I got entirely wrapped up in who was going to become our next president that ultimately, I blacked out the rest of the things happening in my life and world for several hours on Tuesday night. I spent all my time focusing on the big wigs, who, while they were not wearing beautiful robes and saying long prayers, may just be our societies equivalent to the first century temple scribes. I think that is one of the biggest shames of this past election cycle, the night itself, and the aftermath. I was saddened as I watched facebook Tuesday night and even now, at the vitriol that was spewed out on both sides, including posts that claimed this election and its results were ordained by God.

We’ve tricked ourselves into thinking (whether we are aware of it or not) that whoever we elect is going to be our savior. And that our party is the one God likes the most. And fortunately for us, God is not a republican...or a democrat. And God isn’t particularly interested in us seeing those in power as God.

And so, Jesus gives us a different vision. Mark contrasts the images of the powerful people in the church and society and the systems in which they work, with a widow, the lowliest of women in the first century, who gives all she has.

I consider the widow’s position in this whole story to be one that makes me stop and reevaluate everything that tends to get spewed around in society. This woman in an act of piety, gives everything she has to a system that tended to be rather exclusive, and oppressive. The church then, much like today, was a system that let people down, that was part of the problem as much as it was part of the solution to problems, and existed as a broken institution. Yet, the church also helps people understand truth about their existence in the universe, and can be an intensely beautiful institution.

Which brings me back to last Tuesday. Perhaps our voting was a sign of the same story of the widow. Neither candidate was perfect. None of us is. But we choose to participate in a system where we believe the person we voted for was ultimately interested in the good of the people whom he was to serve. And regardless of who you voted for, I think it’s important to uphold in others that they made the choice that they felt was the most responsible to the most number of people. We know our elected officials will let us down, and we know that they will surprise us in all sorts of great ways too. Living in that tension is where the widow lived, being part of something that both helped, and harmed.
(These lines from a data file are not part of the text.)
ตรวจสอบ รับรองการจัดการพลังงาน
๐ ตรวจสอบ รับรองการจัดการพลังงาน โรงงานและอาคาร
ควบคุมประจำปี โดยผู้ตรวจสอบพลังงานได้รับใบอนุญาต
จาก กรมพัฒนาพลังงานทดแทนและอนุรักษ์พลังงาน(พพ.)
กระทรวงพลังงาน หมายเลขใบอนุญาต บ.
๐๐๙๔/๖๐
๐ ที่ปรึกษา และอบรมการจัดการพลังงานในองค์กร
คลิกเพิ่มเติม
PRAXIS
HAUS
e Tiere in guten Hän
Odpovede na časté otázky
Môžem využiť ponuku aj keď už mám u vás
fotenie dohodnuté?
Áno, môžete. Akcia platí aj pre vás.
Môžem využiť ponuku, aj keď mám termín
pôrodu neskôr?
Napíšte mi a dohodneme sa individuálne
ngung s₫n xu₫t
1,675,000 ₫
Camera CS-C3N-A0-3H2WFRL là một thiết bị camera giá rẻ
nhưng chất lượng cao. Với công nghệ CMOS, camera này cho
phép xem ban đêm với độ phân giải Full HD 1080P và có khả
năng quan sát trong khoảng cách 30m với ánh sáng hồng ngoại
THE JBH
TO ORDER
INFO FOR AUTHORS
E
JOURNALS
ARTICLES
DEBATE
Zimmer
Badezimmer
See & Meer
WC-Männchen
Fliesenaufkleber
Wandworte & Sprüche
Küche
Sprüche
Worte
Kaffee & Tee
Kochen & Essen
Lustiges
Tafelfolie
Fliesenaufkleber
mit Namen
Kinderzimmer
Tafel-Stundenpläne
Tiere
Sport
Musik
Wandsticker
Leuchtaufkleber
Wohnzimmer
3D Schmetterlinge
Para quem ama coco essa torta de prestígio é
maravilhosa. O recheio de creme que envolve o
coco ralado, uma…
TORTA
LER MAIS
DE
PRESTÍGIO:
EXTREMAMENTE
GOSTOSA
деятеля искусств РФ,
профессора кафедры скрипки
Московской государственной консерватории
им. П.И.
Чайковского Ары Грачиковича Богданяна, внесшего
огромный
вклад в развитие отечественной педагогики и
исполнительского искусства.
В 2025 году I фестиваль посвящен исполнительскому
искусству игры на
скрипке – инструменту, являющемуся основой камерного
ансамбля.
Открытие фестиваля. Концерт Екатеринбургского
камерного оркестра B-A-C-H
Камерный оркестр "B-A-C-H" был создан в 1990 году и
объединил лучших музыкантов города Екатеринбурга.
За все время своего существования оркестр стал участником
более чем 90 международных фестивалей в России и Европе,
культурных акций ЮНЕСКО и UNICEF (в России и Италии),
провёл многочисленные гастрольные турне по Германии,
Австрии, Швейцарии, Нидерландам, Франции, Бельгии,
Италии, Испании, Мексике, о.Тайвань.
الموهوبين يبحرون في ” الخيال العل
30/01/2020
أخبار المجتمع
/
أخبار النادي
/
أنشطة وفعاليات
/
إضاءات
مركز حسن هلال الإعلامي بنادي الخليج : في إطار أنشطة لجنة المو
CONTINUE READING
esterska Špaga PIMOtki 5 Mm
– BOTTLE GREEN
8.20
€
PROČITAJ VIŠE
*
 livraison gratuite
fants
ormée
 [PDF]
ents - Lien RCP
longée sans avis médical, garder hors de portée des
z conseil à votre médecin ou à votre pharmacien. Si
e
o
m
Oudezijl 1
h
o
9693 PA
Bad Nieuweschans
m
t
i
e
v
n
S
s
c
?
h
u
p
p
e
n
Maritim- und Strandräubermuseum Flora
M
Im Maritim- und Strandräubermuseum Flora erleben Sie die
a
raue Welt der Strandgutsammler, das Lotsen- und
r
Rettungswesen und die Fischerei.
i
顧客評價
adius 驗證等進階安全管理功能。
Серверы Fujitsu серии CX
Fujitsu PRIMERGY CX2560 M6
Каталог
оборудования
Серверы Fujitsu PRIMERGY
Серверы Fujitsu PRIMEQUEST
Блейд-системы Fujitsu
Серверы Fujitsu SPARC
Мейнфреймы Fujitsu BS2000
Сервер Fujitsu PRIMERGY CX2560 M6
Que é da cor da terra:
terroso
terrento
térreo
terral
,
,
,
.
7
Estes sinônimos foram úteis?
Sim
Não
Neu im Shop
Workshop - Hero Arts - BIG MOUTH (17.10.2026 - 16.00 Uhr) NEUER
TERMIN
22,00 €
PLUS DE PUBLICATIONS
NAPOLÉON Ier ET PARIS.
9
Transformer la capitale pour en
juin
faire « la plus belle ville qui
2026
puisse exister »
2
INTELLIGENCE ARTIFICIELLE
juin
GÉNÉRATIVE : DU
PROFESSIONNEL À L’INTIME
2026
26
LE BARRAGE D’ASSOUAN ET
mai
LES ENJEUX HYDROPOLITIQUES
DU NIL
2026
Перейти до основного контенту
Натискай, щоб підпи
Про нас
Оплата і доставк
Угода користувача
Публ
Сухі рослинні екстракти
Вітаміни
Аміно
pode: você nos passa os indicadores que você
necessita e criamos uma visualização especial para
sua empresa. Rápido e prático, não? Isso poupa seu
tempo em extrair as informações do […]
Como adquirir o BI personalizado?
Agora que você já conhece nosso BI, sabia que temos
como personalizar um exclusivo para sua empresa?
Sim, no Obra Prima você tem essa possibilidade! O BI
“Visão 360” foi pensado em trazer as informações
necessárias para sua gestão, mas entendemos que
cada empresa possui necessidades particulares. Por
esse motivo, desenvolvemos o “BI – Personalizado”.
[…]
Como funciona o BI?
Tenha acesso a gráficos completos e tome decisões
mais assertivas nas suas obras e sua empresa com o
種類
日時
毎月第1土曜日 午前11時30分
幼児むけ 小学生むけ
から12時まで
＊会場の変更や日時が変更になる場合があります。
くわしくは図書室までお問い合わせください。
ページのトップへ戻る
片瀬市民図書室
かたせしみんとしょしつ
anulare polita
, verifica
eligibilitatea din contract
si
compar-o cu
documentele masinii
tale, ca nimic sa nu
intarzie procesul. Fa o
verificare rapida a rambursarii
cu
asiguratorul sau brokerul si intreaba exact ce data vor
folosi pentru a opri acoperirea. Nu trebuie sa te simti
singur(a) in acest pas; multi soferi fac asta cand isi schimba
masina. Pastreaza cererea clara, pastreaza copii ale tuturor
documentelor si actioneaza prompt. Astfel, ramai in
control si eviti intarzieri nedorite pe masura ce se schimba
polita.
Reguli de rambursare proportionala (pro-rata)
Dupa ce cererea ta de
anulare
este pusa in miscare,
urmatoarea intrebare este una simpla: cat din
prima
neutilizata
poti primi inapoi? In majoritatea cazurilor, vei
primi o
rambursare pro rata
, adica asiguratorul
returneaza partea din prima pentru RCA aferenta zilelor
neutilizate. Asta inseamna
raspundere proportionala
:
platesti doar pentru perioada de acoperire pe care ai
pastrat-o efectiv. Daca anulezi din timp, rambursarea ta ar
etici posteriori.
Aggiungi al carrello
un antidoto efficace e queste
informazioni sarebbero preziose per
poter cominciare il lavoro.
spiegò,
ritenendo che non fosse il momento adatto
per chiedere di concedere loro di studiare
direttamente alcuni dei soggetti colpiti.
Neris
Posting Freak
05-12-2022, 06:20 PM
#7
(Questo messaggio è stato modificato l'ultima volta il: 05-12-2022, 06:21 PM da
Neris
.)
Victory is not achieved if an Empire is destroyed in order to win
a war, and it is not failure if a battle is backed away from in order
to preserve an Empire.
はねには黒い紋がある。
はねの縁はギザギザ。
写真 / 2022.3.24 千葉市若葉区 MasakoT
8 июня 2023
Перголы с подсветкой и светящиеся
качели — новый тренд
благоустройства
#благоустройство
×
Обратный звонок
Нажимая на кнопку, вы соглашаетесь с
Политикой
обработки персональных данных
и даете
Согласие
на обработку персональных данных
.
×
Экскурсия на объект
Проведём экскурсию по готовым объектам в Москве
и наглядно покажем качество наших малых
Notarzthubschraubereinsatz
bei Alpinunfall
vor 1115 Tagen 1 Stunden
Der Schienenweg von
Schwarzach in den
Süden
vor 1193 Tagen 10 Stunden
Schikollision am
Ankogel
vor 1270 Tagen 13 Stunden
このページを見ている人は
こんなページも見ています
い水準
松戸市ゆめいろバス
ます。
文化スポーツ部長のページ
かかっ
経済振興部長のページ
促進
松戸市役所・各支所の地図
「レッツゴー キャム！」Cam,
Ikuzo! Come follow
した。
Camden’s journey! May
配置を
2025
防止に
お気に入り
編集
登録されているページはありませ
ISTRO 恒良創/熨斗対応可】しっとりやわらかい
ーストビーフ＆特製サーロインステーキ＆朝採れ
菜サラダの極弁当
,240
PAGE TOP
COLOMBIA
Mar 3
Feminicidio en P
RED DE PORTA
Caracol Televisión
And whether we are talking about the church, or the political system we find ourselves in, or the corporate world where we try to do as much ethical work as possible within a capitalist society, we know that everything we do cannot compare to the ultimate healing which God brings to the picture.
God created a world that was whole, without scribes or widows, without republicans or democrats, without CEOs or occupiers. And God’s ultimate goal is reconciliation between groups opposed to each other and systems that simultaneously help and hurt the people involved in them. Through Christ’s teachings, we see a glimpse of this world. We see that there is nothing we can or cannot do that will separate us from Christ’s love. Giving all we have, or feeding ourselves will not separate us from the love of God. Voting for Romney or Obama or no one will not separate us from the love of God. Being gay and eating at Chic-fil-a will not separate us from God’s unconditional love.

See, it all begins with God and God’s unending and unconditional love for every single one of us gathered here today. It begins with God reconciling us to each other and to God through the death and resurrection of Christ who defeated death, defeated brokenness, and defeated the divides that we create in our lives. It is only through Christ that those divides can be healed, bringing together those who hurt us, and those who we hurt.

So even when we fall into our traps of superiority and brokenness, blaming the outcomes of a state election on God...or on the devil...we can still remember that if we are hurt by others or if we hurt others, that Christ brings us together into one community, gathered around one table, for the sake of the kingdom of God. The brokenness is ours...and wholeness is brought by living into that one table, that one community together, knowing that Christ is the head of the table...which is a party we can all get behind.